The hypothesis in this study is that NfL could be present in CSF as an oligomer. Our goal was to develop a homogeneous ELISA, using the same capture and detection antibody, to test this hypothesis and to quantify these oligomers in CSF. We also set out to examine the apparent size of NfL by size exclusion chromatography (SEC) in CSF and the calibrator used in the ELISA.

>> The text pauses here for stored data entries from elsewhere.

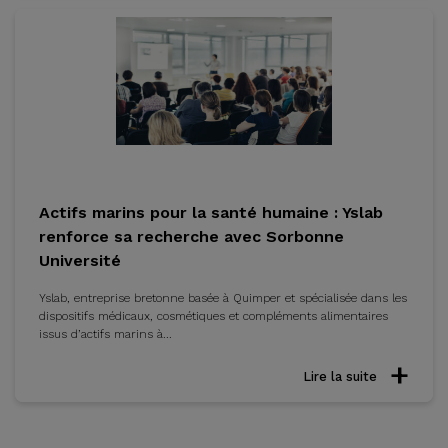
Actifs marins pour la santé humaine : Yslab
renforce sa recherche avec Sorbonne
Université
Yslab, entreprise bretonne basée à Quimper et spécialisée dans les
dispositifs médicaux, cosmétiques et compléments alimentaires
issus d’actifs marins à...
Lire la suite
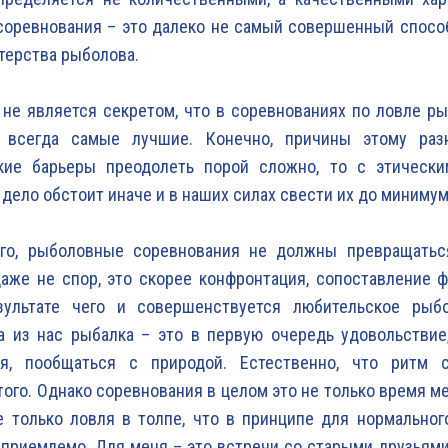
 соревнования – это далеко не самый совершенный спос
терства рыболова.
 не является секретом, что в соревнованиях по ловле 
 всегда самые лучшие. Конечно, причины этому раз
кие барьеры преодолеть порой сложно, то с этическ
дело обстоит иначе и в наших силах свести их до минимум
го, рыболовные соревнования не должны превращать
даже не спор, это скорее конфронтация, сопоставление ф
зультате чего и совершенствуется любительское рыб
а из нас рыбалка – это в первую очередь удовольствие
ся, пообщаться с природой. Естественно, что ритм 
того. Однако соревнования в целом это не только время м
 только ловля в толпе, что в принципе для нормальног
приемлемо. Для меня – это встречи со старыми друзьями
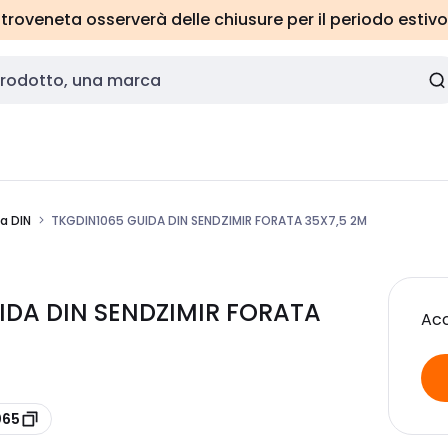
roveneta osserverà delle chiusure per il periodo estivo
a DIN
TKGDIN1065 GUIDA DIN SENDZIMIR FORATA 35X7,5 2M
IDA DIN SENDZIMIR FORATA
Acc
065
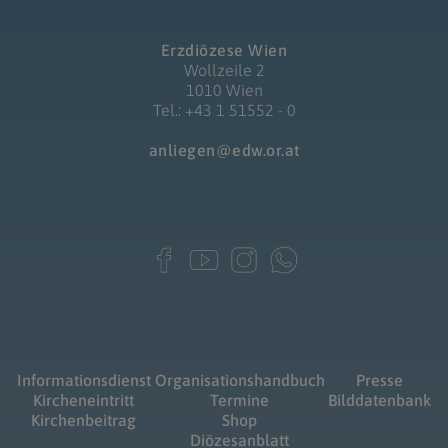
Erzdiözese Wien
Wollzeile 2
1010 Wien
Tel.: +43 1 51552 - 0
anliegen@edw.or.at
Informationsdienst
Organisationshandbuch
Presse
Kircheneintritt
Termine
Bilddatenbank
Kirchenbeitrag
Shop
Diözesanblatt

This study included FTD patients (n=61) from different variants, including behavioural variant FTD (bvFTD, n=28), non-fluent variant primary progressive aphasia (nfvPPA, n=23) and semantic variant primary progressive aphasia (svPPA, n=10). Among the FTD patients, 17 were mutation carriers affecting progranulin (GRN), chromosome 9 open reading frame 72 (C9orf72) or microtubule-associated protein tau (MAPT) and 44 were sporadic cases from the University College London Genetic FTD Initiative (GENFI) and Longitudinal Investigation of FTD (LIFTD) studies. Assessment was performed based on standardised history and examination and the patients were classified as symptomatic if they met consensus diagnostic criteria.10 11 AD patient samples (n=20) were obtained from the H70 Clinical Study at Sahlgrenska University Hospital, and healthy controls (n=20) from the H70 Birth Cohort Study at the University of Gothenburg.12 Demographics and oligomeric NfL (oNFL) concentrations are shown in table 1.
Homogeneous NFL ELISA
The homogeneous ELISA for oNfL is based on a previously developed sandwich assay13 in which in-house anti-NfL antibodies, NfL21 and NfL23 (raised against the rod domain of NfL) were used to quantify CSF NfL. Here, we verified that either antibody could be used in a homogeneous set-up to detect an NfL signal in CSF, indistinguishable from that obtained using the regular ELISA. For the oNfL assay, we chose NfL21+NfL21 (but NfL23+NfL23 worked as well, online supplemental figure 1). In brief, 96-well microtiter plates were coated with capture NfL21 antibody at a final concentration of 0.5 µg/mL (100 µL/well) in bicarbonate buffer (50 mM NaHCO3, pH 9.6), overnight at +4°C. Washes were performed between every step with 4×350 µL PBS with 0.05% Tween20, and all incubations at room temperature. Unspecific binding was blocked with 1% bovine serum albumin (BSA) in PBS (0.01 M phosphate buffer, 0.14 M NaCl, pH 7.4; 250 µL/well) for 1 hour. The assay buffer used for dilutions was optimised to PBS-Tween20 0.01% with 1% BSA. After blocking, eight-step serial twofold dilutions of calibrator, prepared from bovine brain tissue (range 1562–2 00 000 pg/mL), blank, quality controls (QCs) and samples were added to the plate (100 µL/well). Samples and QCs were diluted 1:1 in assay buffer. A 3-hour incubation period preceded the addition of biotinylated NfL21 detection antibody (1 µg/mL in assay buffer) with a 1-hour incubation. After that, enhanced streptavidin horseradish peroxidase (Enhanced Streptavidin-HRP, 4740 n, Kem En Tech) diluted 1:20 000 in assay buffer was added (100 µL/well) and incubated for 30 min. 3,3’,5,5’-Tetramethylbenzidine (One Solution, 4380A, Kem En Tech; 100 µL/well) was used as substrate. Finally, after 30 min incubation in the dark, the reaction was stopped with 0.2 M H2SO4 (100 µL/well), and the absorbance measured at 450 nm (with 650 nm reference) using an ELISA plate reader (Sunrise, Tecan Trading AG).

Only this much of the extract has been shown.